Belajar Sukses Haji dari Saudi
Selasa, 04 Agustus 2020 - 06:04 WIB
HAL ihwal haji di tengah pandemi tahun ini tuntas sudah. Arab Saudi sebagai sahibulbait akhirnya menunjukkan kemampuan tetap menyelenggarakan haji dalam situasi yang tak normal. Di sisi lain, gelaran haji tahun ini juga melegakan semua kalangan. Tak sebatas bagi umat Islam, namun umat manusia pada umumnya.

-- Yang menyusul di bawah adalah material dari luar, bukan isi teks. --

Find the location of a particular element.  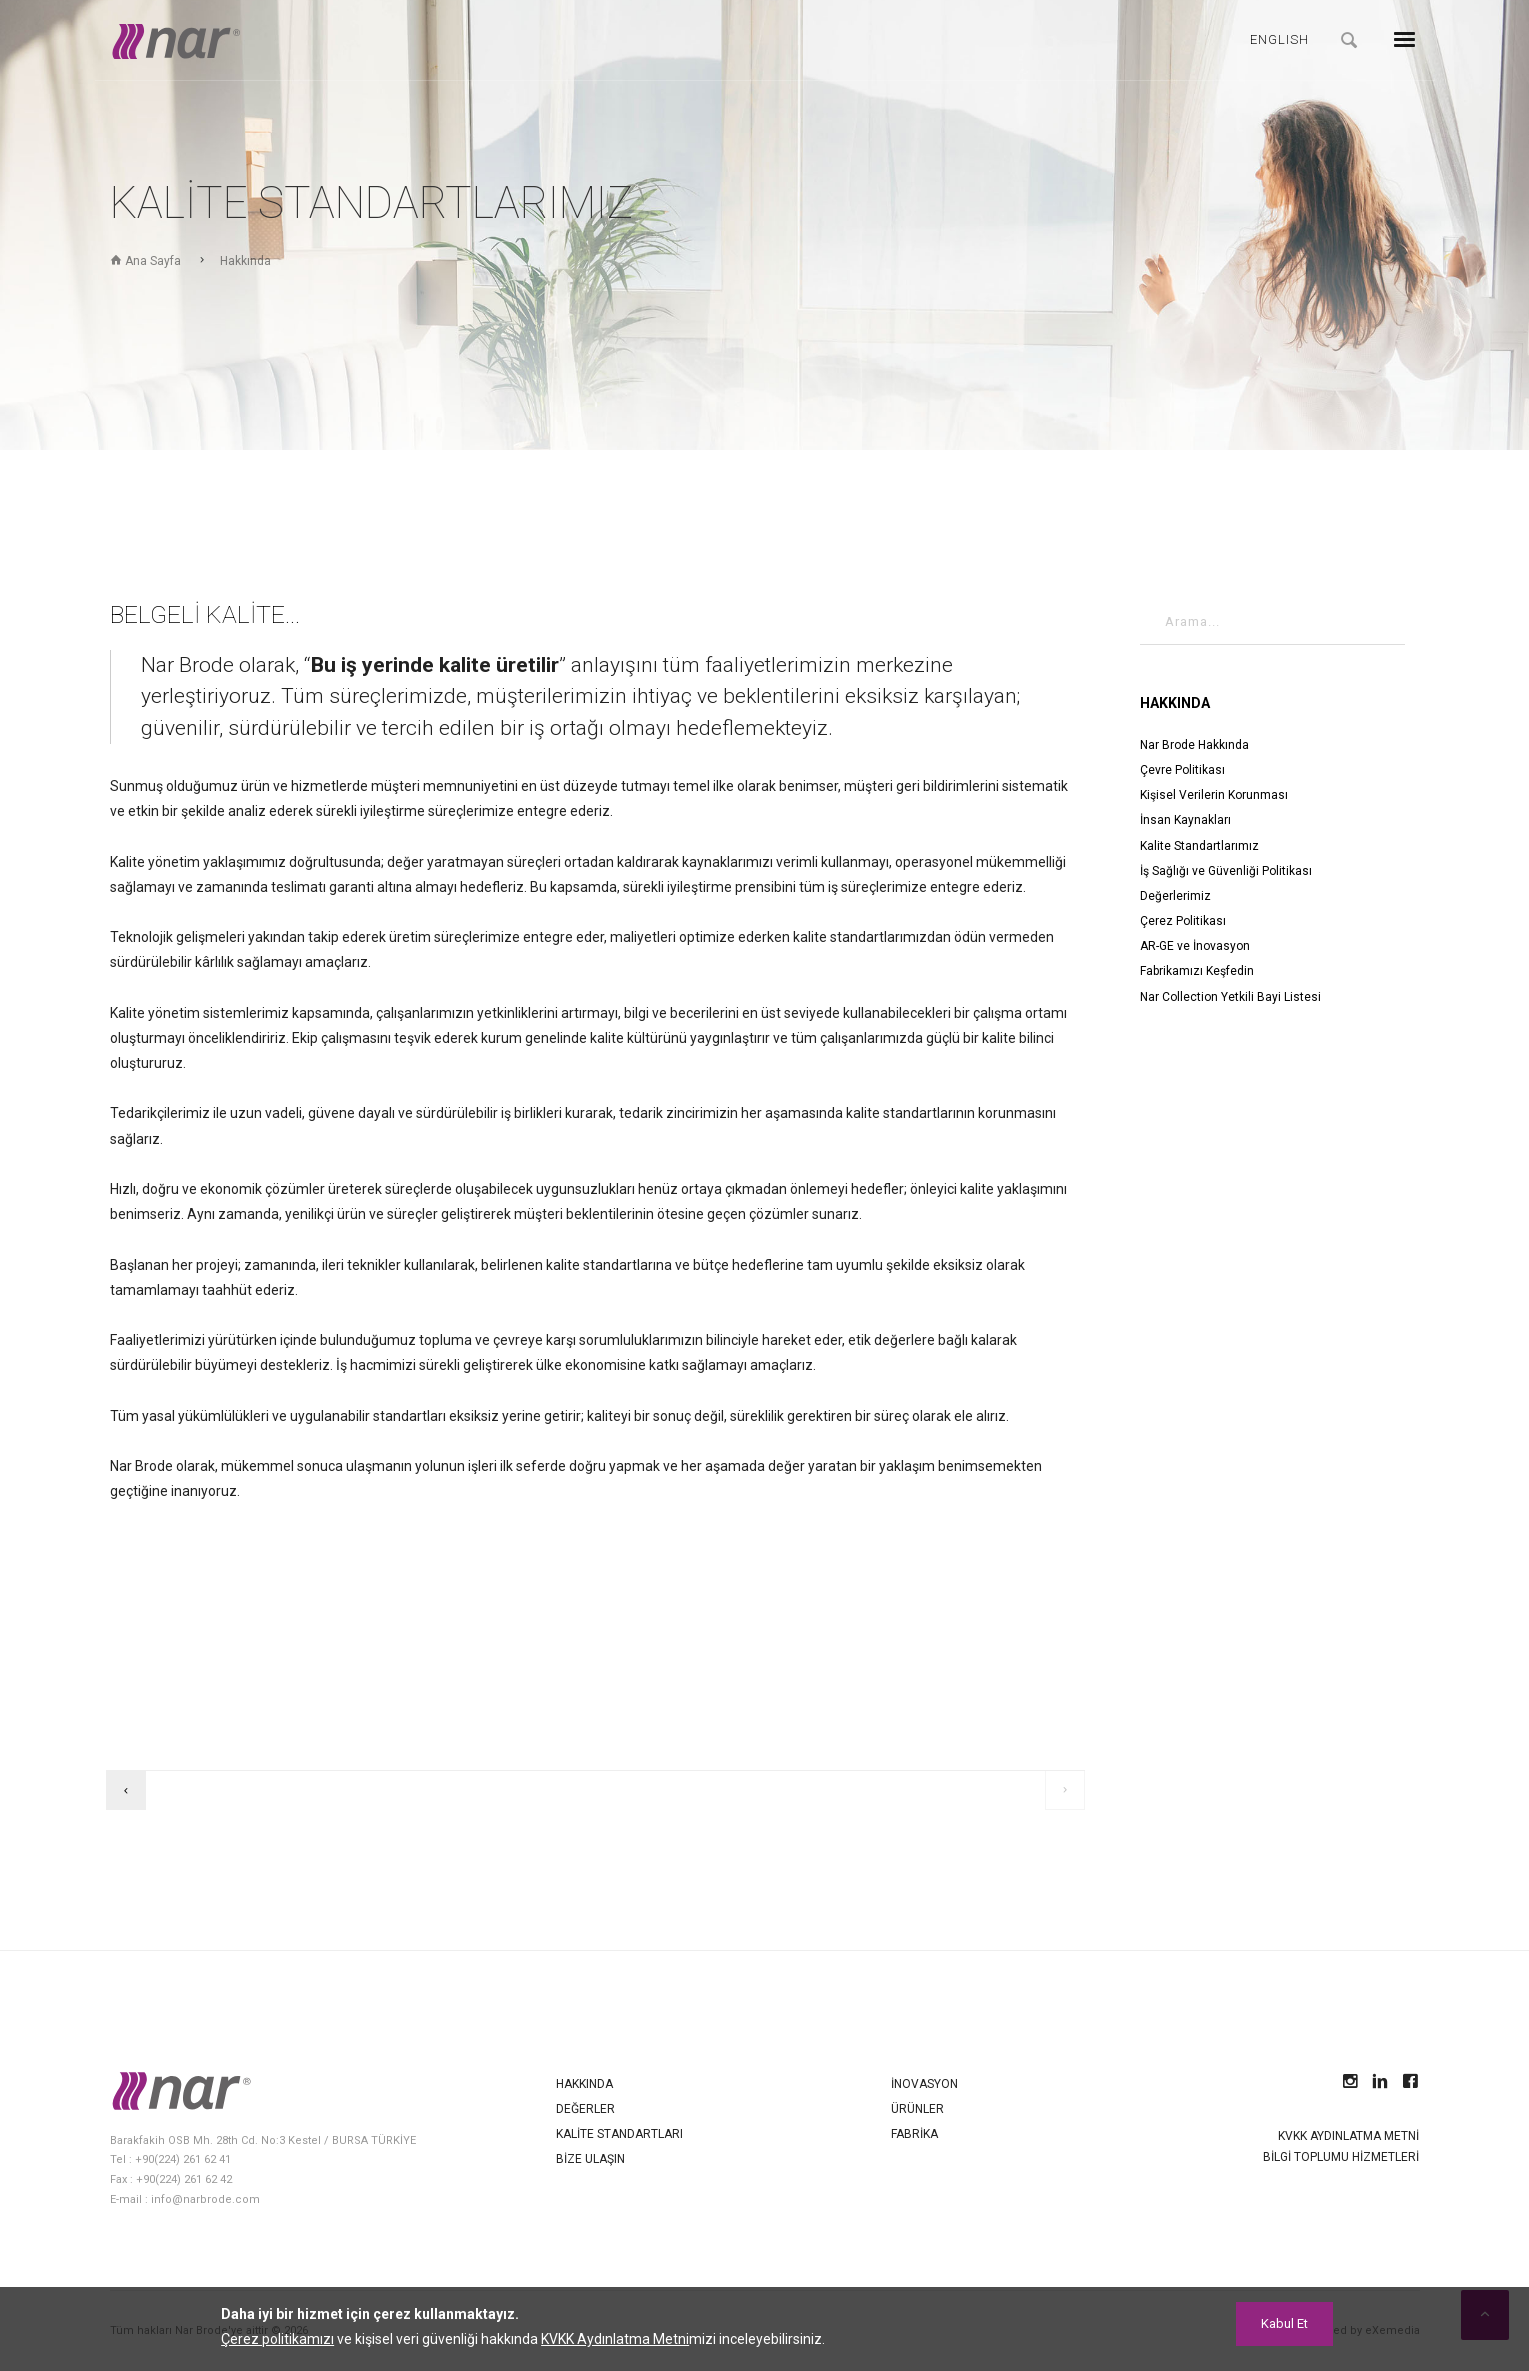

Hingga prosesi haji berakhir ditandai dengan nafar awal pada Minggu (2/8) petang, tidak ada persoalan besar yang dihadapi Saudi. Jamaah yang hanya dibatasi sekitar 1.000 orang itu pulang dengan senang, tenang, sekaligus menang. Senang karena mereka adalah orang-orang istimewa yang dipilih dari jutaan orang yang mendaftar. Tenang karena protokol kesehatan untuk mengantisipasi persebaran Covid-19 yang dijalankan oleh Saudi benar-benar berlaku konsekuen dan ketat sehingga tak memicu keraguan atau kepanikan di tengah ibadah. Jamaah juga merasa menang. Tak sekadar menang dalam pengertian spiritual, mereka hakikatnya bersama-sama telah mengalahkan ancaman datangnya virus yang hingga kini belum ditemukan penangkalnya tersebut.
Sebanyak 16 warga negara Indonesia (WNI) yang beruntung terpilih menjadi anggota jamaah haji istimewa ini juga terpantau sehat hingga hari terakhir. Ini setidaknya hasil pendataan Konsul Haji Konsulat Jenderal Republik Indonesia (KJRI) Jeddah Endang Jumali. Kesuksesan Saudi inilah yang juga akhirnya mendapat banyak pujian global, termasuk dari Organisasi Kesehatan Dunia (WHO).
Wajar banyak pihak memberikan apresiasi. Mereka awalnya masih ragu dengan keputusan Saudi yang tetap menggelar haji, meski pandemi Covid-19 belum terkendali. Keraguan atau kekhawatiran ini tak berlebihan karena kasus korona di Saudi masih tinggi. Kini kasus positif di sana mencapai 280.000. Ini diperparah dengan tingkat kedisiplinan warganya yang tergolong masih rendah. Bahkan otoritas Saudi berulang kali memberlakukan lockdown , termasuk di dua kota suci Mekkah dan Madinah.
Namun, semua keraguan mampu dimentahkan Saudi. Pemerintahan di bawah Raja Salman bin Abdul Aziz al-Saud ini justru menampilkan standar pelayanan tinggi, termasuk protokol kesehatan yang ketat. Prestasi ini tidak datang tiba-tiba. Sejak awal Saudi tampak sangat hati-hati membuat kebijakan haji pada saat pandemi ini. Saudi baru memberi keputusan ada tidaknya haji pada 22 Juni 2020, atau sebulan sebelum puncak haji. Lamanya Saudi ini menunjukkan kematangan berpikir sebelum bertindak lebih jauh.
Proses pendaftaran calon peserta haji secara transparan dan bersistem online juga menggambarkan ada perubahan besar dalam birokrasi di negara ini. Gambaran ini tentu kontras dibandingkan layanan serupa, misalnya, pada satu dasawarsa lalu yang tampak masih belepotan. Penerapan teknologi tinggi ini juga makin membanggakan karena haji tahun ini bersifat gratis. Artinya, Saudi benar-benar bukan profit oriented, meski Pangeran Muhammad bin Salman tak henti-hentinya menggelorakan Saudi Vision 2030.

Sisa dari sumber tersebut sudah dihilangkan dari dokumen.